Dataset entries:
== Segment start ==

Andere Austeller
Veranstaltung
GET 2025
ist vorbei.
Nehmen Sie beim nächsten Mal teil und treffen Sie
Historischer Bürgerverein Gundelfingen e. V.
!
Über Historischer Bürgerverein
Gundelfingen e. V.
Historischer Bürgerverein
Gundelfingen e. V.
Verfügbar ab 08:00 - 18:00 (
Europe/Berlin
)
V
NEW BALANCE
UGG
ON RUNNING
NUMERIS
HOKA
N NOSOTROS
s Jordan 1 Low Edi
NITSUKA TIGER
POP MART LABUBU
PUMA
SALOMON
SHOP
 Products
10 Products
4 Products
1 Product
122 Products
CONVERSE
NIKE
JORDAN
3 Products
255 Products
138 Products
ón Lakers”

== Segment end ==
== Segment start ==

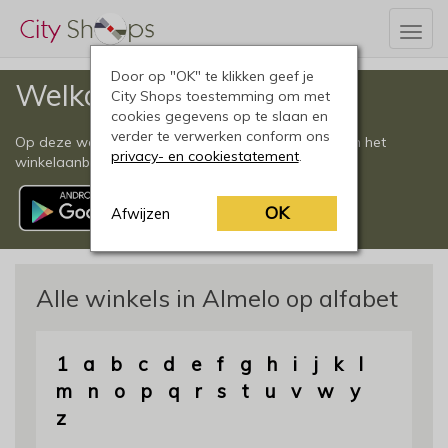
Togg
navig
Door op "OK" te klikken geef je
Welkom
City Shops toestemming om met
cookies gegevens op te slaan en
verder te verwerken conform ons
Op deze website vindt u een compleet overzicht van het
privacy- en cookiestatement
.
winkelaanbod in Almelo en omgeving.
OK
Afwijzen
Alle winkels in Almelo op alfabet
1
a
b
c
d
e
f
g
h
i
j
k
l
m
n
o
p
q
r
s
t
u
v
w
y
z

== Segment end ==
== Segment start ==

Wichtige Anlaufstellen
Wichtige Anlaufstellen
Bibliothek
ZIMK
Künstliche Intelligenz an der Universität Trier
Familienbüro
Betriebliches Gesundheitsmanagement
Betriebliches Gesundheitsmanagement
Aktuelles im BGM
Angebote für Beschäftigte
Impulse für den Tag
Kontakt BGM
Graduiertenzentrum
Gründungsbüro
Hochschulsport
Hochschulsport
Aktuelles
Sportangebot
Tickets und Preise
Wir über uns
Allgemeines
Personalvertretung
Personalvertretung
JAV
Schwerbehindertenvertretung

== Segment end ==

◆ What you are asked to do: Using the records above, give the count of lines with the word "Products", and write nothing more.

◆ Solution for this task: 7